Getting started

Set-up your developing environment

To start using ACK and/or contributing, first clone the dev branch of the GitHub repository:

git clone git@github.com:artefactory/artefactory-connectors-kit.git -b dev

Virtual environment

Create a virtual environment at the root of your local repository:

python3 -m venv ack-env
source ack-env/bin/activate

Install dependencies:

pip install -r requirements.txt

Launch your first ACK command

Once this preliminary set-up is finalized, you can start using the application.
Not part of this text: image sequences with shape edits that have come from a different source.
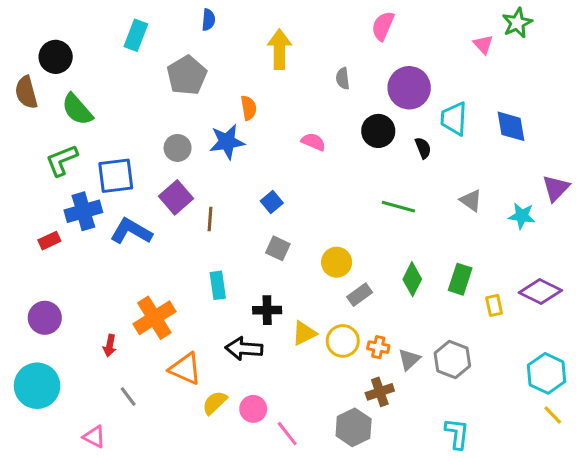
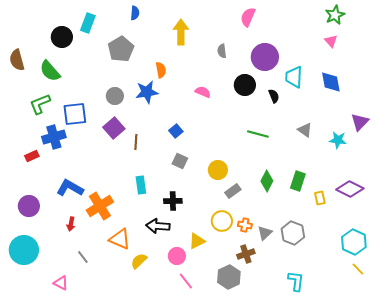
pink triangle: (483, 45) -> (331, 41), moved
black circle: (56, 57) -> (62, 37), moved
blue L-shape: (131, 231) -> (70, 188), moved
yellow triangle: (304, 333) -> (197, 241), moved
pink circle: (253, 409) -> (177, 256), moved

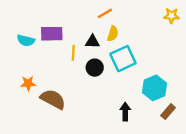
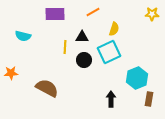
purple rectangle: (52, 34) -> (55, 14), moved
yellow semicircle: (113, 34) -> (114, 29), moved
orange star: (28, 83) -> (11, 73), moved
brown rectangle: (168, 112) -> (149, 99), turned -32

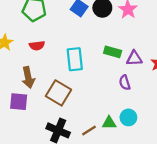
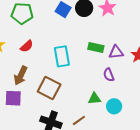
red semicircle: (37, 46) -> (27, 46), turned -32
brown arrow: (28, 77) -> (21, 76), turned 42
green triangle: (109, 123) -> (94, 98), moved

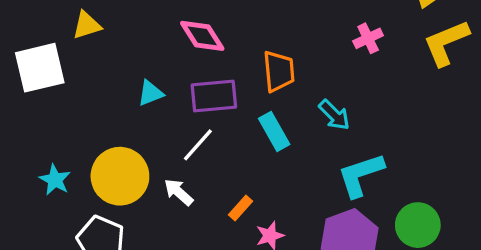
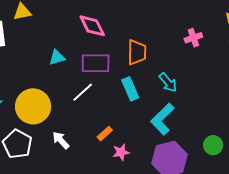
cyan L-shape: (361, 175) -> (162, 119), moved, turned -32
white arrow: (179, 192) -> (61, 140), moved
green circle: (418, 225) -> (213, 145), moved, size x0.7

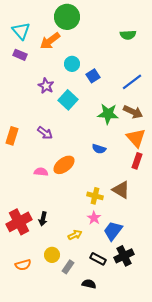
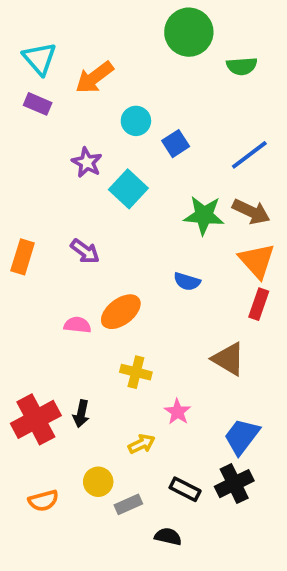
green circle: (67, 17) -> (189, 32), moved
yellow cross: (95, 196) -> (136, 372), moved
blue trapezoid: (113, 231) -> (242, 436), moved
gray rectangle: (68, 267) -> (128, 504), turned 32

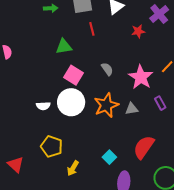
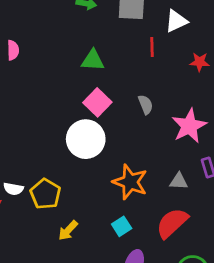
red line: (92, 29) -> (152, 47), moved
orange star: (106, 105) -> (130, 182), moved, turned 30
white semicircle: (43, 106) -> (13, 189), moved
gray triangle: (132, 109) -> (179, 181), moved

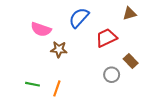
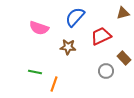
brown star: (59, 49) -> (68, 47), moved
green line: (33, 84) -> (35, 72), moved

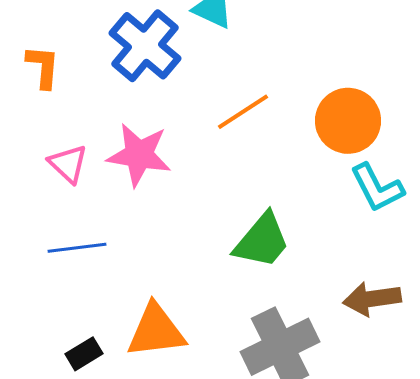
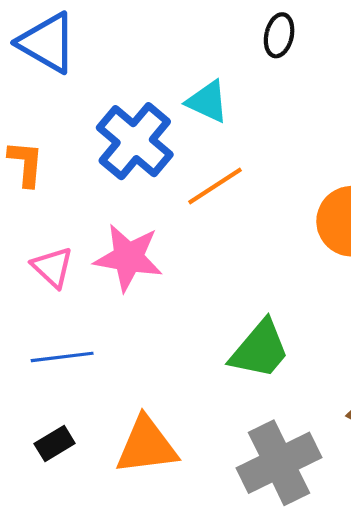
orange line: (243, 112) -> (215, 186), moved
black rectangle: (84, 354) -> (55, 444), moved

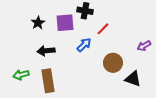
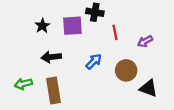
red line: (103, 29) -> (115, 32), turned -56
blue arrow: (84, 45) -> (94, 61), moved
purple arrow: (144, 46) -> (145, 41), moved

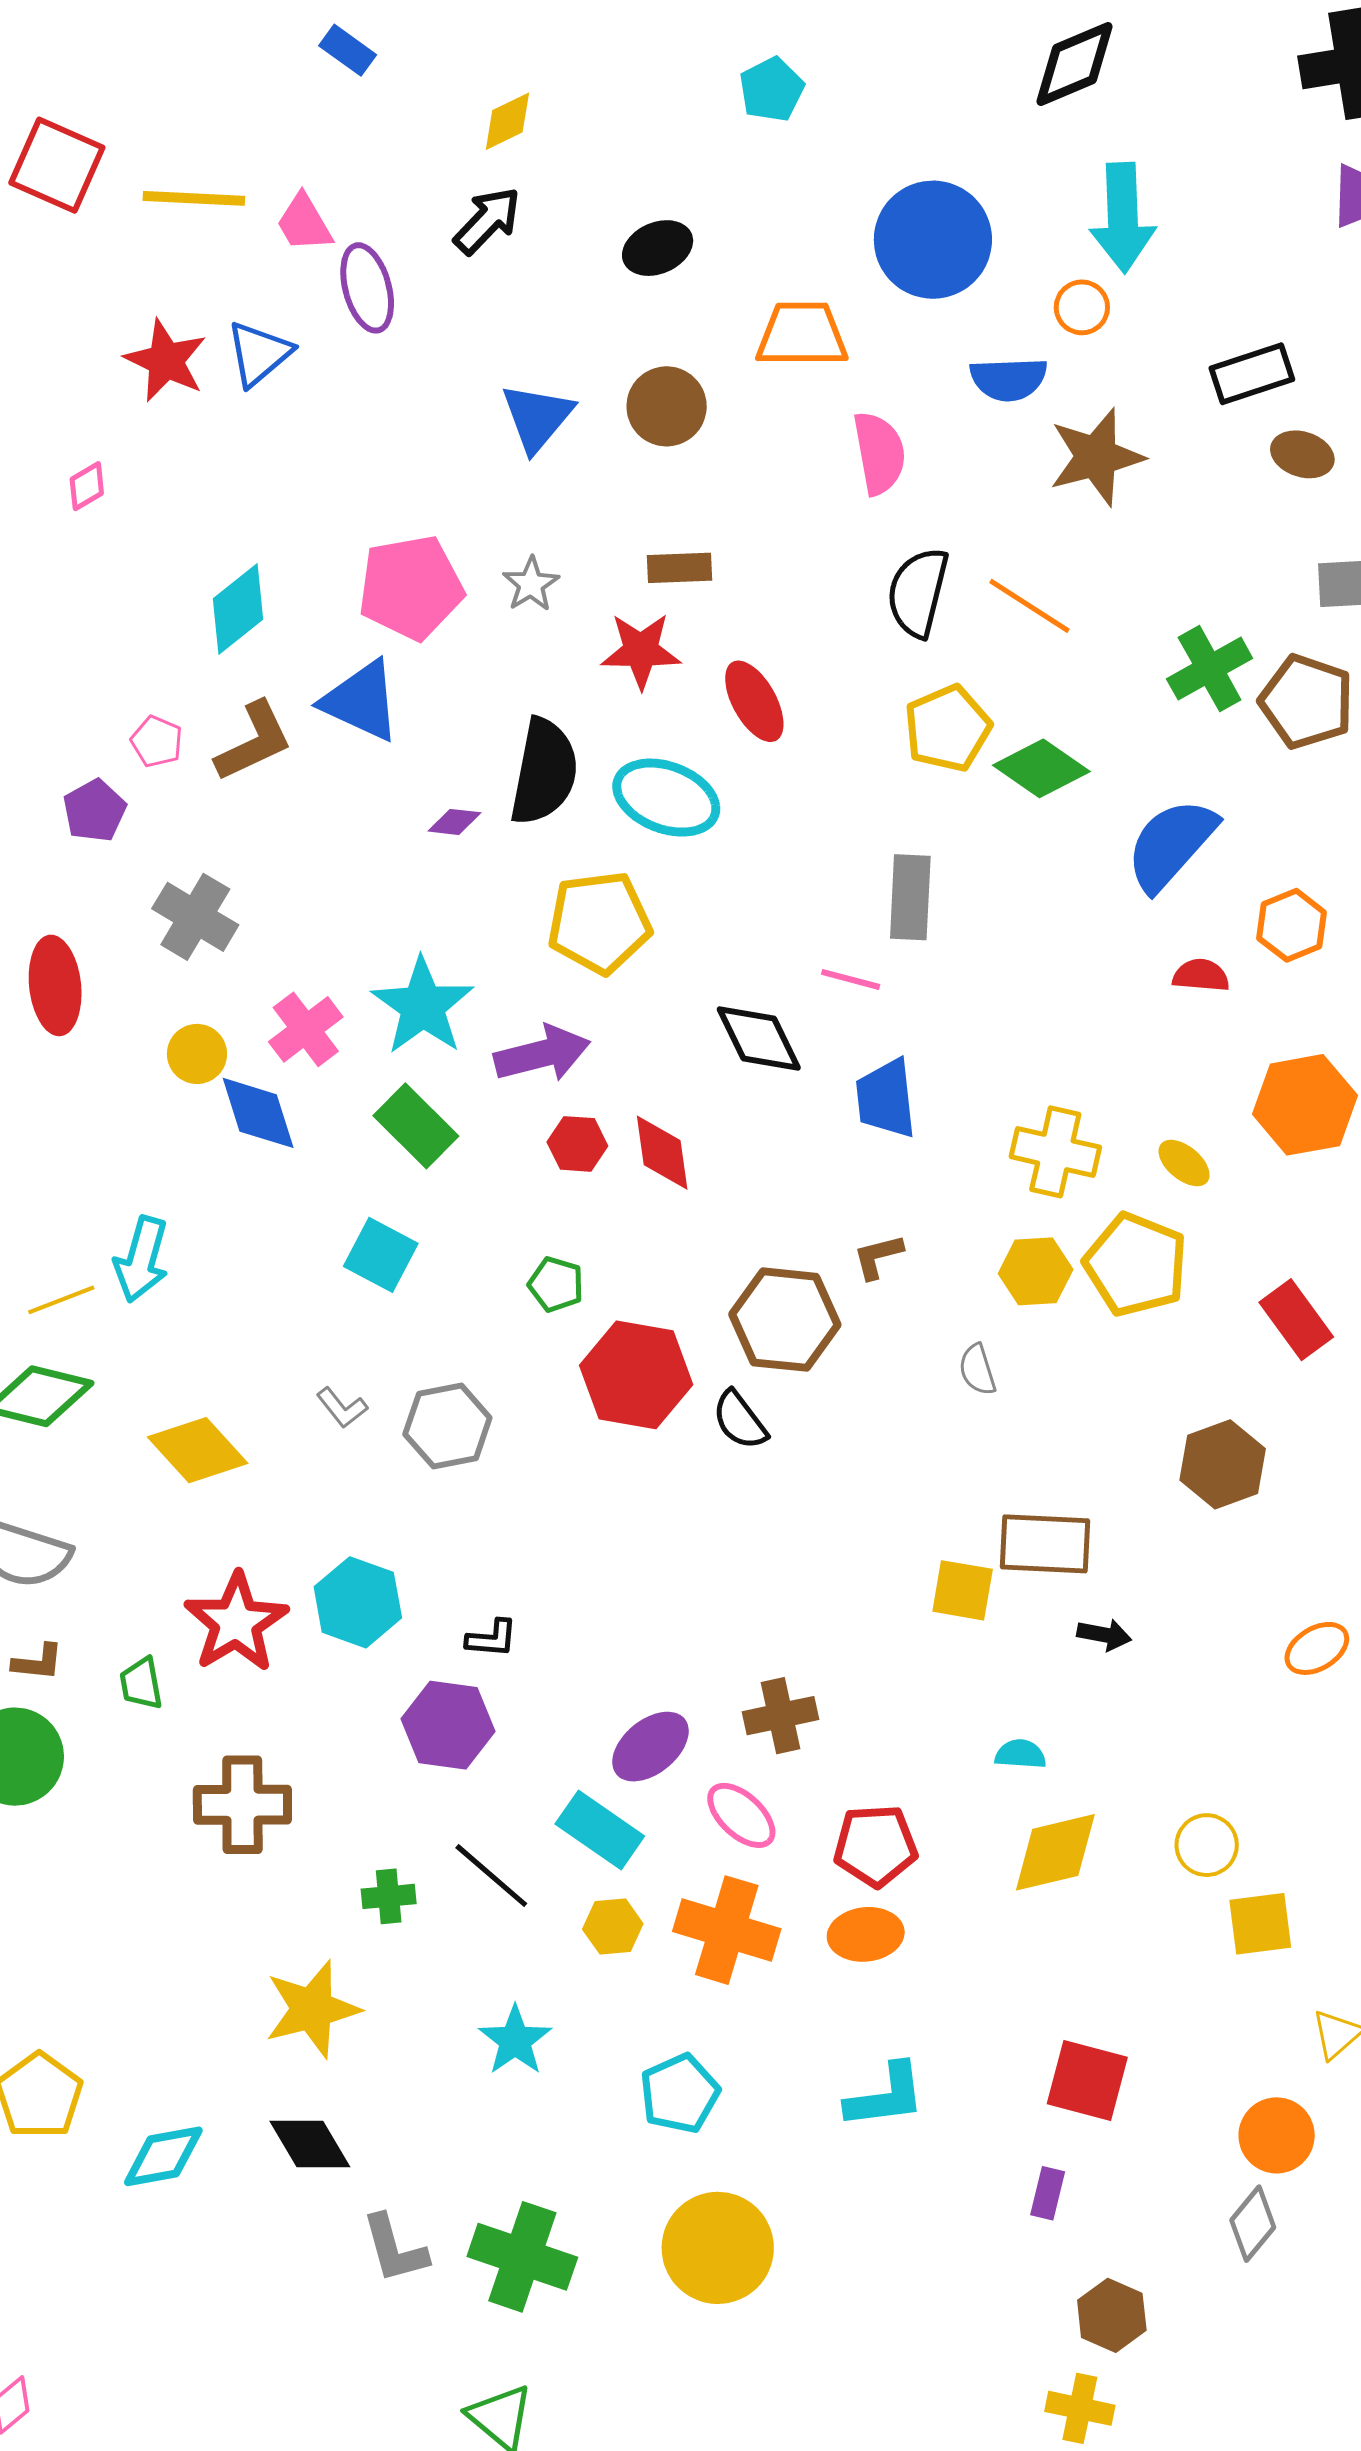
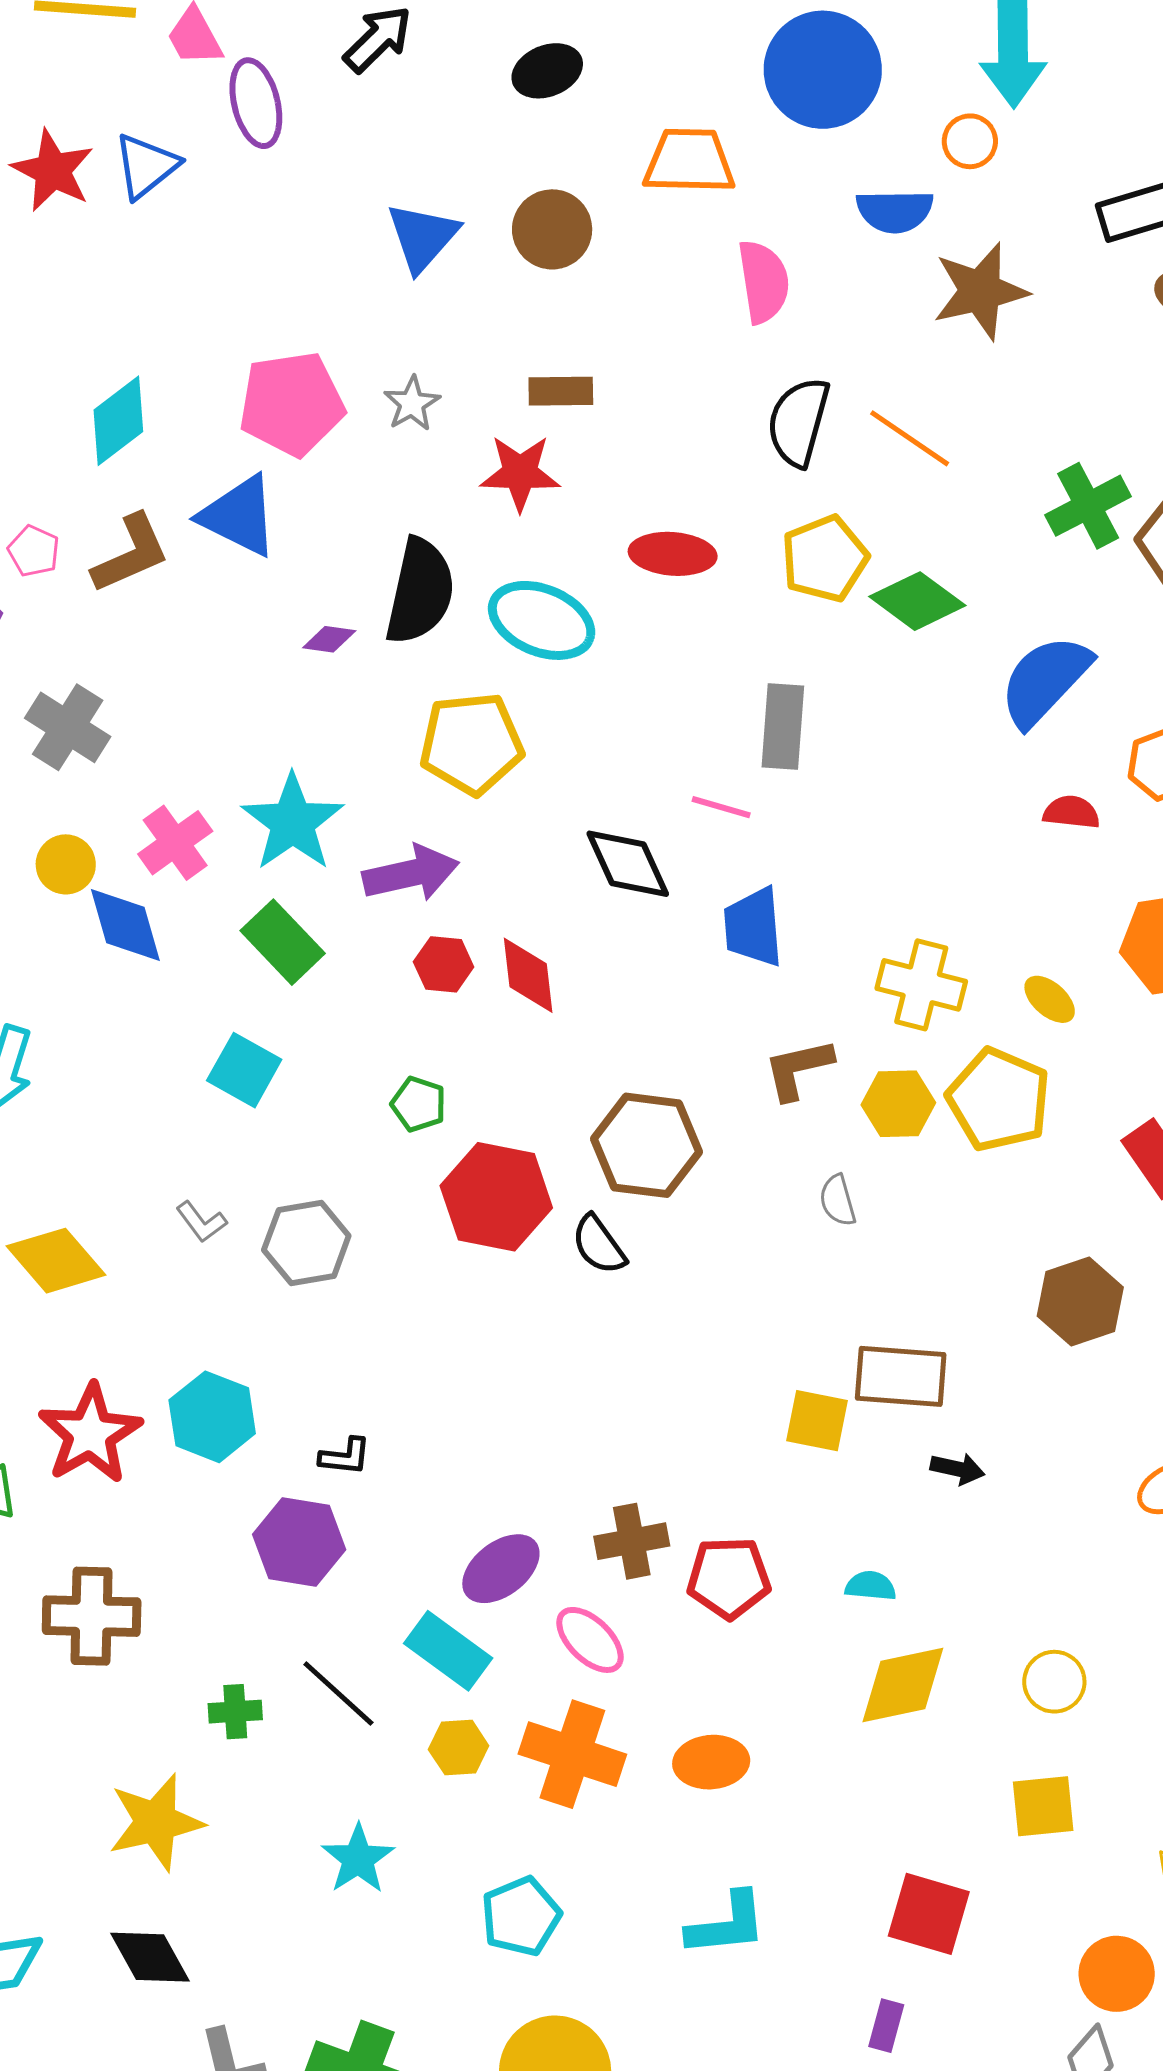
red ellipse: (754, 701) -> (673, 554), moved, turned -58
brown L-shape: (878, 1256) -> (798, 1069), moved, size x1.4
red pentagon: (875, 1846) -> (729, 1578), moved
yellow square: (1260, 1924) -> (1043, 1806), moved

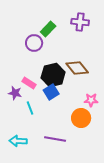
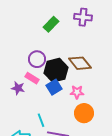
purple circle: (34, 43) -> (37, 59), moved
pink star: (91, 100) -> (77, 92), moved
cyan line: (30, 108) -> (41, 120), moved

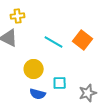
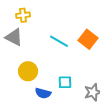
yellow circle: (34, 69) -> (28, 71), moved

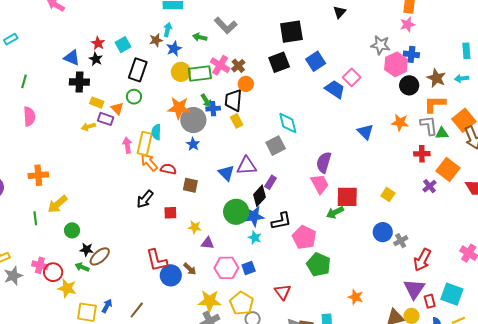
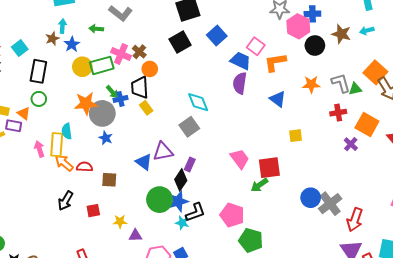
orange L-shape: (435, 104) -> (275, 62), moved
purple semicircle: (324, 162) -> (240, 83), moved
yellow square: (388, 194) -> (296, 136), moved, turned -32
black L-shape: (281, 221) -> (195, 212), moved
gray cross: (401, 241) -> (330, 204), size x1.6

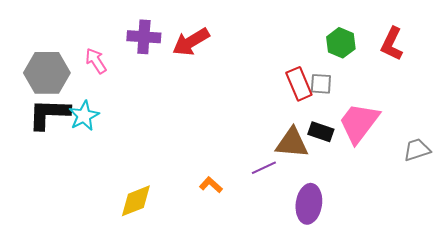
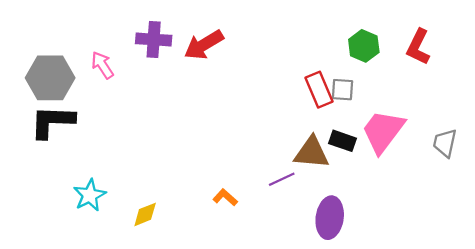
cyan star: (84, 116) -> (90, 195), moved
gray trapezoid: (417, 150) -> (445, 143), moved, turned -60
yellow diamond: (136, 201) -> (145, 214), size x0.7

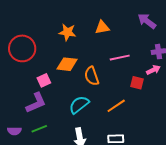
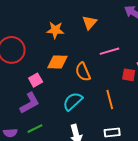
orange triangle: (102, 27) -> (90, 23), turned -35
orange line: (116, 106) -> (110, 100), turned -66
There is two different way to use ACK commands. You can either build a full command by passing every argument you want or build a .json config file and pass it to ACK. Both ways are described below.

ACK full command line

ACK commands can be broken down into 3 parts:

  1. An entrypoint: all ACK cli commands are launched through the ack/entrypoints/cli/main.py executable.

python ack/entrypoints/cli/main.py
  1. A reader command, and its options: in the below example, we are reading Google Analytics data for the view <VIEW_ID>, retrieving sessions, pageviews and bounces by date from 2020-01-01 to 2020-01-03.

read_ga --ga-client-id <CLIENT_ID> --ga-client-secret <CLIENT_SECRET> --ga-view-id <VIEW_ID> --ga-refresh-token <REFRESH_TOKEN> --ga-dimension ga:date --ga-metric ga:sessions --ga-metric ga:pageviews --ga-metric ga:bounces --ga-start-date 2020-01-01 --ga-end-date 2020-01-03
  1. A writer command, and its options: in the below example, we are writing the output .nsjon stream into a Google Cloud Storage blob named google_analytics_report_2020-01-01.njson, located under the Google Cloud Storage bucket ack_extracts, with the path FR/google_analytics/.

write_gcs --gcs-project-id <GCP_PROJECT_ID> --gcs-bucket ack_extracts --gcs-prefix FR/google_analytics --gcs-filename google_analytics_report_2020-01-01.njson

To execute the ACK command as a whole, we just have to put these 3 parts together.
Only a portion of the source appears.